As social history goes, the film is notable for casting in cheap concrete our collective late-90s wisdom concerning the bright line between gays and straights. Kicking and Punching = Heterosexual Man (today you can add Assaulting). My delusional hope when the film began was that the producers were breaking ground, would end the film with Kline’s revelation—and our own—that many straights also have a fervent love for Streisand (to use a little shorthand here), tear up copiously and often, and laugh uproariously with hands clasped and head thrown back.
In fact, heterosexual men have been known to swoon in romantic settings, sob quietly at “chick flicks”, gyrate to Donna Summer (her version of Manilow’s “Could it Be Magic” – are you freaking kidding?!) and otherwise confuse the gender brand. Yea, though I walk through the Valley of the Shadow of Testosterone, I shall Pause and Gather Wildflowers with Both Arms. I’m talking of course about today’s Mer-Man. And this is only loosely to do with Ethel.
Here Comes Your Man
Am I manly? Oh hell yeah! But not so’s you’d notice. I have hair all over my back, but it is the hair that has fallen screaming from the top of my head. I am not a Sean Connery type who needs to shave his neck every day just to look civil. When I say I shave religiously, I mean once at Easter and once at Christmas.

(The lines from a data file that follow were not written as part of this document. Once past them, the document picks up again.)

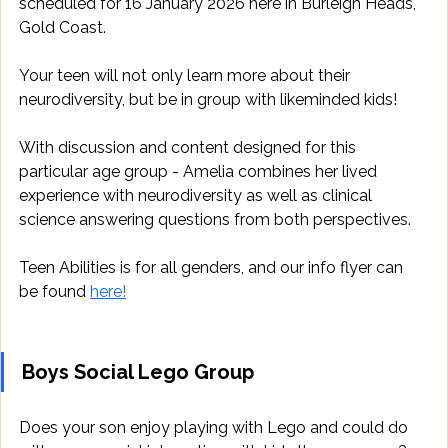
scheduled for 16 January 2026 here in Burleigh Heads, 
Gold Coast. 
Your teen will not only learn more about their 
neurodiversity, but be in group with likeminded kids! 
With discussion and content designed for this 
particular age group - Amelia combines her lived 
experience with neurodiversity as well as clinical 
science answering questions from both perspectives. 
Teen Abilities is for all genders, and our info flyer can 
be found 
here!
Boys Social Lego Group
Does your son enjoy playing with Lego and could do 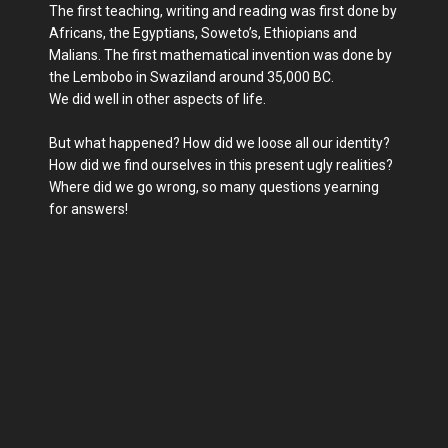
The first teaching, writing and reading was first done by
Africans, the Egyptians, Soweto’s, Ethiopians and
Malians. The first mathematical invention was done by
the Lembobo in Swaziland around 35,000 BC.
We did well in other aspects of life.
But what happened? How did we loose all our identity?
How did we find ourselves in this present ugly realities?
Where did we go wrong, so many questions yearning
for answers!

On the Man side of the ledger, I have a gorgeous sweetheart of a foreign-born wife with whom I have sired two wonderful children. Yes, when in the throes of that procreative ecstasy I probably sounded a lot like Carol Channing being mugged. My vocal register tends toward the girlish, it’s true. When I’m excited or perturbed, I would not sound out of place sternly instructing Dorothy to “Follow the Yellow Brick Road”. If I had a dollar for every time a phone solicitor responded to my greeting with “Hello Mrs. Wing!” I could buy and sell you all.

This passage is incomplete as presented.